The core insight of the statistical mechanics of learning in neural networks is the existence of low-dimensional summary statistics sufficient to predict behavioral performance. We have reviewed how different summary statistics emerge depending on network architecture and task, how summary statistics might be estimated from experimental recordings, and what this perspective reveals about existing approaches to quantifying representational changes over learning. We now conclude by discussing complementary summary statistics of neural representations that arise from alternative desiderata, and future directions for theoretical inquiry.

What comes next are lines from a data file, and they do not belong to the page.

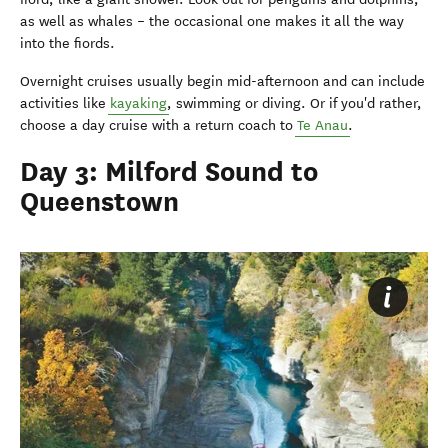
as well as whales – the occasional one makes it all the way
into the fiords.
Overnight cruises usually begin mid-afternoon and can include
activities like
kayaking
, swimming or diving. Or if you'd rather,
choose a day cruise with a return coach to
Te Anau
.
Day 3: Milford Sound to
Queenstown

The summary statistics discussed here explicitly depend on the architecture and nature of plasticity in the neural network of interest, as they seek to predict its performance over learning. A distinct set of summary statistics arises if one aims to study what features of a representation are relevant for an independently-trained decoder. In this line of work, one regards the representation as fixed, rather than considering end-to-end training of the full network as we considered here. If the decoder is a simple linear regressor that predicts a continuous variable, the relevant summary statistics of the representation are just its mean and covariance across stimuli (Hu and Lu, 2022; Misiakiewicz and Saeed, 2024). Given a particular task, the covariance can be further distilled into the rate of decay of its eigenvalues and of the projections of the task direction into its eigenvectors (Atanasov et al., 2024; Bordelon et al., 2023; Bordelon and Pehlevan, 2022; Canatar et al., 2021, 2024; Harvey et al., 2024; Hastie et al., 2022; Williams, 2024). For categorically-structured stimuli, a substantial body of work has elucidated the summary statistics that emerge from assuming that one wants to divide the data according to a random dichotomy (Bernardi et al., 2020; Chung et al., 2018; Cohen et al., 2020; Engel and van den Broeck, 2001; Farrell et al., 2022; Harvey et al., 2024; Sorscher et al., 2022; Zavatone-Veth and Pehlevan, 2022).

The models reviewed here are composed of exchangable neurons, which simplifies the relevant summary statistics and renders them particularly robust to subsampling. However, the brain has rich structure that can affect which summary statistics are sufficient to track learning and how those summary statistics may be measured. Biological neural networks are embedded in space, and their connectivity and selectivity is shaped by spatial structure (Chklovskii et al., 2002; Khona et al., 2025; Stiso and Bassett, 2018). Notably, many sensory areas are topographically organized: neurons with similar response properties are spatially proximal (Kandler et al., 2009; Murthy, 2011). Moreover, neurons can be classified into genetically-identifiable cell types (Zhang et al., 2023), which may play distinct functional roles during learning (Fink et al., 2025; Hirokawa et al., 2019). Future theoretical work must contend with these biological complexities in order to determine the relevant summary statistics of learning subject to these constraints.